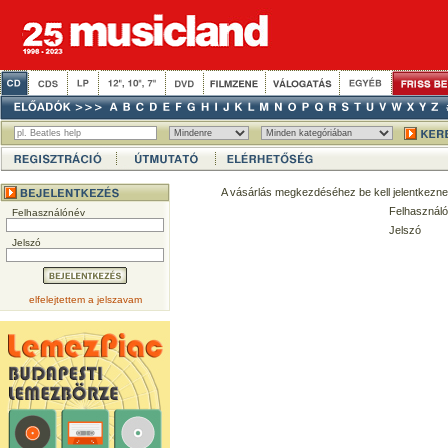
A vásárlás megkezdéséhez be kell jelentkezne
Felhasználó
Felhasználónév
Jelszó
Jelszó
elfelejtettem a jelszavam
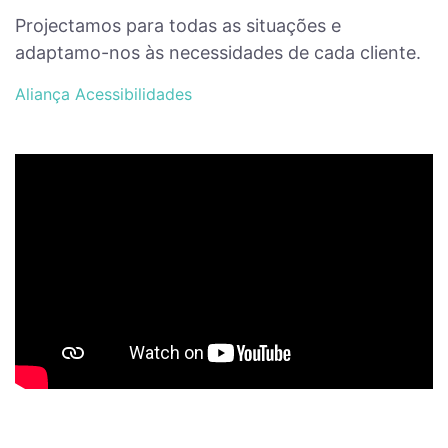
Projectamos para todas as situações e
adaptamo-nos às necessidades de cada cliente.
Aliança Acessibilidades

════

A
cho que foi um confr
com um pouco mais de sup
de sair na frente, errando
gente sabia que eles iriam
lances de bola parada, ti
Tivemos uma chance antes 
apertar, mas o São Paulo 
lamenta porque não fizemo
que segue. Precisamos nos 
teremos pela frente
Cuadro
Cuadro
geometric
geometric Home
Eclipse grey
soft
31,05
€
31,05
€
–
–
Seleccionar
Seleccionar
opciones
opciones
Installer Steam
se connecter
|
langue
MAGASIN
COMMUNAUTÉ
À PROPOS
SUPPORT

════

_Your task_
Please show the lines of the material that contain the string "frente".

_Solution to this problem_
de sair na frente, errando
teremos pela frente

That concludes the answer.